Mas ainda sinto falta da Natália e da Camila 😦

O foda mesmo é o fato de GERAL ser noivo/casado. Sou a única solteira do ambiente da comunicação, que engloba umas 20 pessoas. So sad.

Aliás, minha solteirice está me incomodando de novo. De repente, para tudo que é lugar que eu olho, só tem casais. E só rolê de casal. Ontem fui num karaokê com amigas da faculdade e seus respectivos namorados: 3 casais e eu. Gosto muito delas, e dos namorados delas. E me diverti muito. Mas às vezes sentava e olhava ao redor: casais abraçados e eu sobrando.

Semana passada fiz um churrasco de aniversário. Churrascos de aniversário nunca me decepcionaram até então. Mesmo com situações adversas e às vezes irritantes, sempre acordava no dia seguinte feliz de reunir amigos.

Mas agora mudou.

Primeiro churrasco na minah vida que me fez repensar o ato de comemorar meus aniversários, coisa que eu sempre adorei.

Aquele monte de casal, cada um isolado num canto. E dois ou três solteiros perdidos.

Por mais que eu goste muito da maioria dos casais e sinceramente deseje um futuro próspero para eles, me incomoda pra caralho ver TODO mundo namorando e a vida me deixando para trás de novo… E cada vez mais gritando na minha cara: “VOCÊ FOI FEITA PARA FICAR SOZINHA: ONTEM, HOJE E SEMPRE”. Acabo de completar 25 anos sem qualquer relação. O máximo que tive até hoje foi uma situação em que eu era step, e durou dois meses, e outra situação em que eu era um… uma marmita, e durou 6 meses.

O chato é não ter como fugir dessa situação. E não estou solteira porque “antes só do que mal acompanhada”: posso baixar o nível até o esgoto, e ainda assim fico sozinha. É impressionante.

É só casal, é só namorado por tudo que é lado. E essa agonia e solidão que pelo visto, por mais que uma esperança idiota insista em dizer que não, sei que irá me acompanhar pela vida.

Sempre triste as pessoas me perguntando: “e os rolos?” e eu respondendo: “absolutamente nada”, não por naõ querer falar da minha vida, mas por não ter nada a contar, mesmo.

Hoje, sábado a noite, uma caixa de bombons pela metade e um convite para uma balada ruim em que eu posso pegar uns 20, mas que em NADA altera a solidão…

Amanhã (sim, domingo), eu trabalho. Aniversário de Osasco. Segunda começa a USP: e se renovam as esperanças de conhecer novas pessoas…
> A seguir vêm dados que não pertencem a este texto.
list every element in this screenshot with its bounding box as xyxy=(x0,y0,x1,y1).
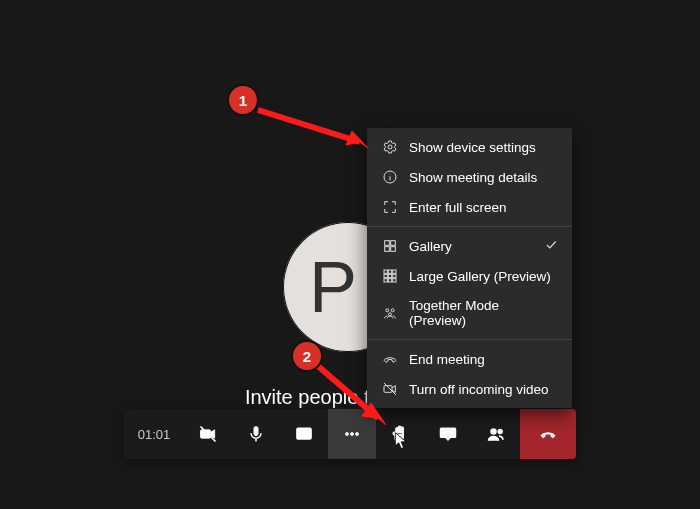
menu-gallery[interactable]: Gallery xyxy=(367,231,572,261)
fullscreen-icon xyxy=(381,199,399,215)
menu-label: Together Mode (Preview) xyxy=(409,298,558,328)
svg-rect-24 xyxy=(254,427,258,436)
svg-point-30 xyxy=(498,430,502,434)
svg-rect-16 xyxy=(393,279,396,282)
people-icon xyxy=(486,424,506,444)
menu-label: Gallery xyxy=(409,239,452,254)
microphone-icon xyxy=(246,424,266,444)
gear-icon xyxy=(381,139,399,155)
menu-show-meeting-details[interactable]: Show meeting details xyxy=(367,162,572,192)
svg-rect-13 xyxy=(393,274,396,277)
svg-rect-14 xyxy=(384,279,387,282)
menu-enter-full-screen[interactable]: Enter full screen xyxy=(367,192,572,222)
svg-point-0 xyxy=(388,145,392,149)
people-group-icon xyxy=(381,305,399,321)
menu-show-device-settings[interactable]: Show device settings xyxy=(367,132,572,162)
info-icon xyxy=(381,169,399,185)
menu-label: Enter full screen xyxy=(409,200,507,215)
svg-rect-15 xyxy=(388,279,391,282)
svg-point-19 xyxy=(389,313,392,316)
hang-up-icon xyxy=(538,424,558,444)
mic-button[interactable] xyxy=(232,409,280,459)
avatar-initial: P xyxy=(309,246,357,328)
menu-label: End meeting xyxy=(409,352,485,367)
annotation-arrow-2 xyxy=(310,358,410,438)
svg-rect-12 xyxy=(388,274,391,277)
camera-off-icon xyxy=(198,424,218,444)
svg-point-17 xyxy=(386,309,389,312)
svg-point-3 xyxy=(390,174,391,175)
svg-rect-8 xyxy=(384,270,387,273)
hang-up-button[interactable] xyxy=(520,409,576,459)
svg-point-29 xyxy=(491,429,496,434)
menu-together-mode[interactable]: Together Mode (Preview) xyxy=(367,291,572,335)
menu-large-gallery[interactable]: Large Gallery (Preview) xyxy=(367,261,572,291)
checkmark-icon xyxy=(544,238,558,255)
menu-divider xyxy=(367,339,572,340)
annotation-arrow-1 xyxy=(250,100,380,160)
grid-3x3-icon xyxy=(381,268,399,284)
menu-divider xyxy=(367,226,572,227)
participants-button[interactable] xyxy=(472,409,520,459)
annotation-badge-1: 1 xyxy=(227,84,259,116)
chat-icon xyxy=(438,424,458,444)
camera-button[interactable] xyxy=(184,409,232,459)
svg-line-31 xyxy=(258,110,360,142)
grid-2x2-icon xyxy=(381,238,399,254)
chat-button[interactable] xyxy=(424,409,472,459)
svg-rect-4 xyxy=(385,241,390,246)
svg-point-18 xyxy=(391,309,394,312)
annotation-badge-2: 2 xyxy=(291,340,323,372)
mouse-cursor-icon xyxy=(393,431,411,451)
svg-rect-9 xyxy=(388,270,391,273)
call-timer: 01:01 xyxy=(124,409,184,459)
menu-label: Show meeting details xyxy=(409,170,537,185)
svg-rect-5 xyxy=(391,241,396,246)
menu-label: Turn off incoming video xyxy=(409,382,549,397)
menu-label: Large Gallery (Preview) xyxy=(409,269,551,284)
svg-rect-7 xyxy=(391,247,396,252)
svg-rect-10 xyxy=(393,270,396,273)
svg-rect-11 xyxy=(384,274,387,277)
menu-label: Show device settings xyxy=(409,140,536,155)
svg-rect-6 xyxy=(385,247,390,252)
Maldita esperança. Odeio muito ficar cheia de espectativas e sempre… SEMPRE quebrar a cara. E SEMPRE continuar sozinha.

E só queria mandar tomar no cu com fervor as pessoas que disserem para eu ter uma atitude mais positiva, ou que disserem que isso é falta de deus no coração. Tanta gente negativa pra caralho que tá sempre namorando… Tanto ateu por aí casado e feliz… Então persisto com a pergunta: O QUE EU TENHO DE ERRADO?

Anônimos, conto com vocês para me dizer o que eu tenho de tão errado que faz com que ninguém no universo cogite qualquer coisa além de uma one night stand comigo.

Enfim.

Os anos passam e os desabafos continuam os mesmos.